How many lines in this data contain the string "Equipment"? Reply with the number only.

Record set>
● ● ● ●
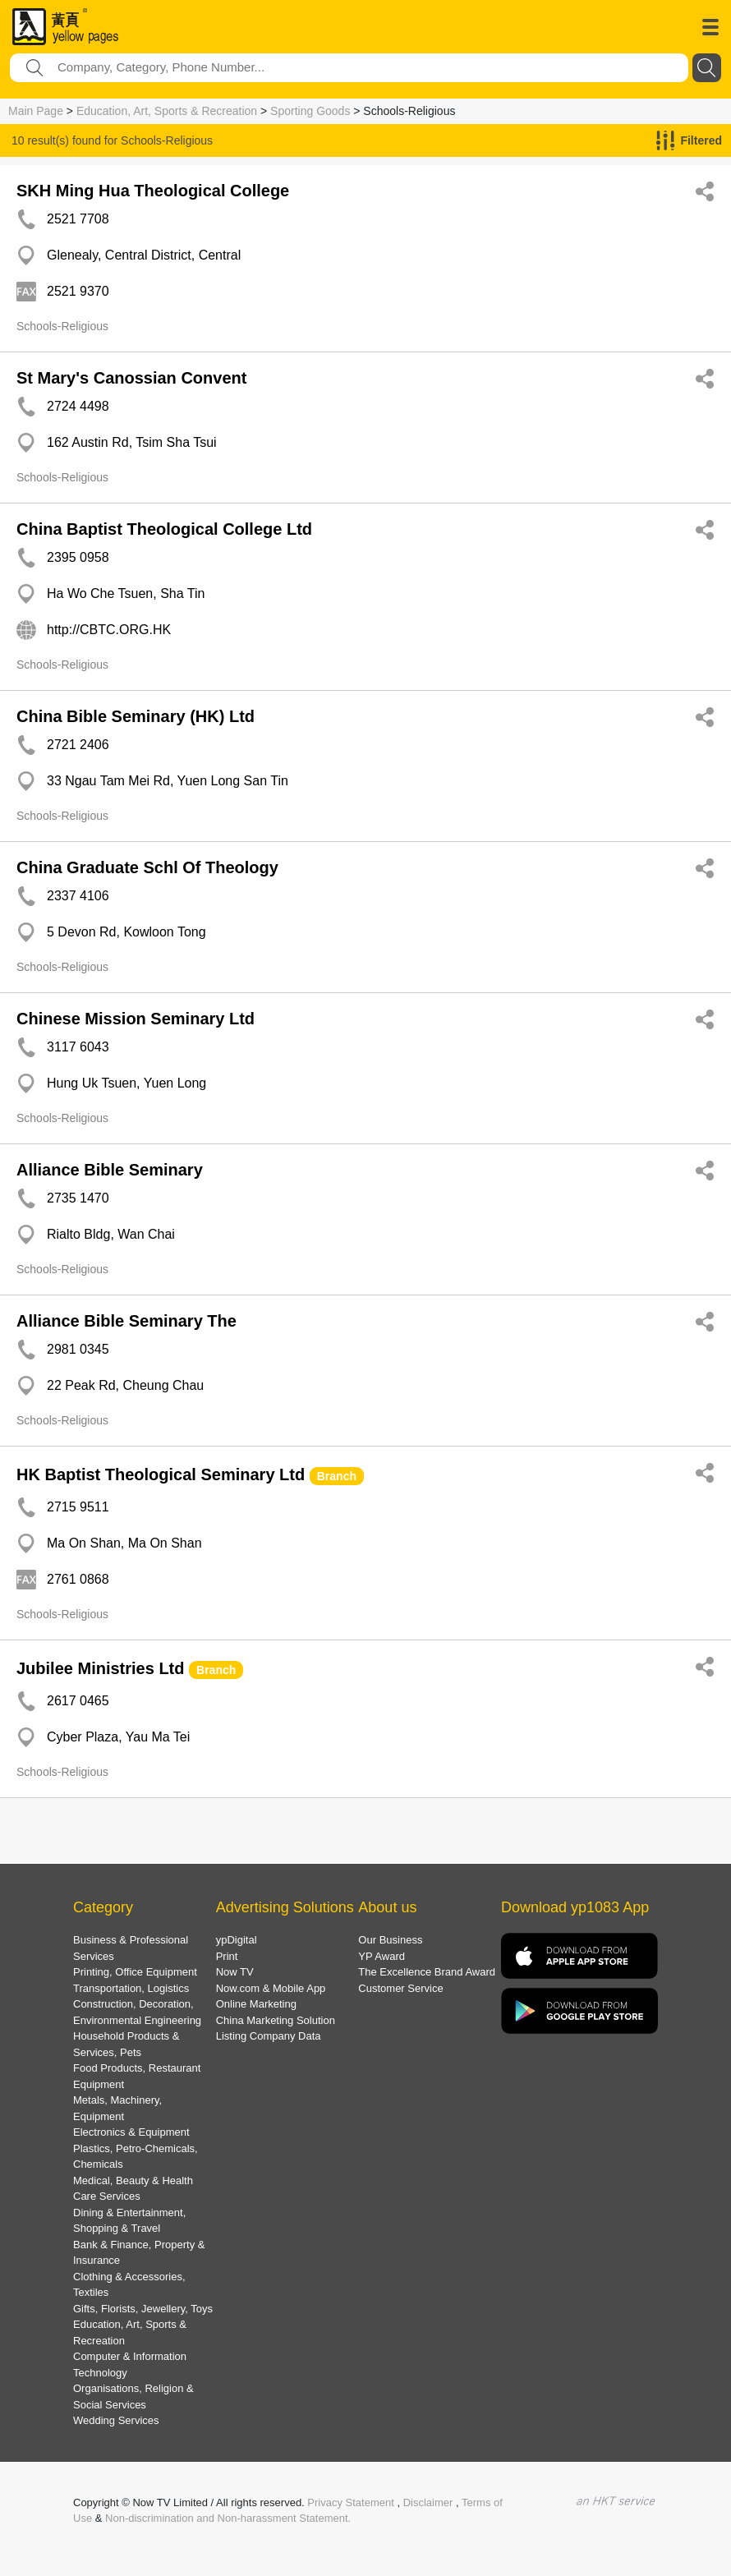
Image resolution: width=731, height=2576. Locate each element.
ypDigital (236, 1940)
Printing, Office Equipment (135, 1972)
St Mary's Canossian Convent (131, 378)
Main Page (35, 110)
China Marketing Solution (275, 2020)
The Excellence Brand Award (426, 1972)
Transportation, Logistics (131, 1988)
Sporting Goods (310, 110)
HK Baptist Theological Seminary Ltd (160, 1474)
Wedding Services (116, 2420)
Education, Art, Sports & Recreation (166, 110)
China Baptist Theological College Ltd (164, 529)
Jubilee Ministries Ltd (100, 1668)
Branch (336, 1476)
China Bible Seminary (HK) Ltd (135, 716)
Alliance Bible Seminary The (126, 1321)
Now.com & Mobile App (271, 1988)
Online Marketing (256, 2004)
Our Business (390, 1940)
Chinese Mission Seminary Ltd (135, 1019)
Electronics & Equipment (131, 2132)
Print (227, 1956)
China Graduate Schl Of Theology (147, 867)
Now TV (235, 1972)
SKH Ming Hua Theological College (152, 191)
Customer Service (400, 1988)
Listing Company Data (268, 2036)
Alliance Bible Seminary (109, 1170)
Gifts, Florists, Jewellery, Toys (143, 2308)
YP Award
● ● ● ●
Output below>
2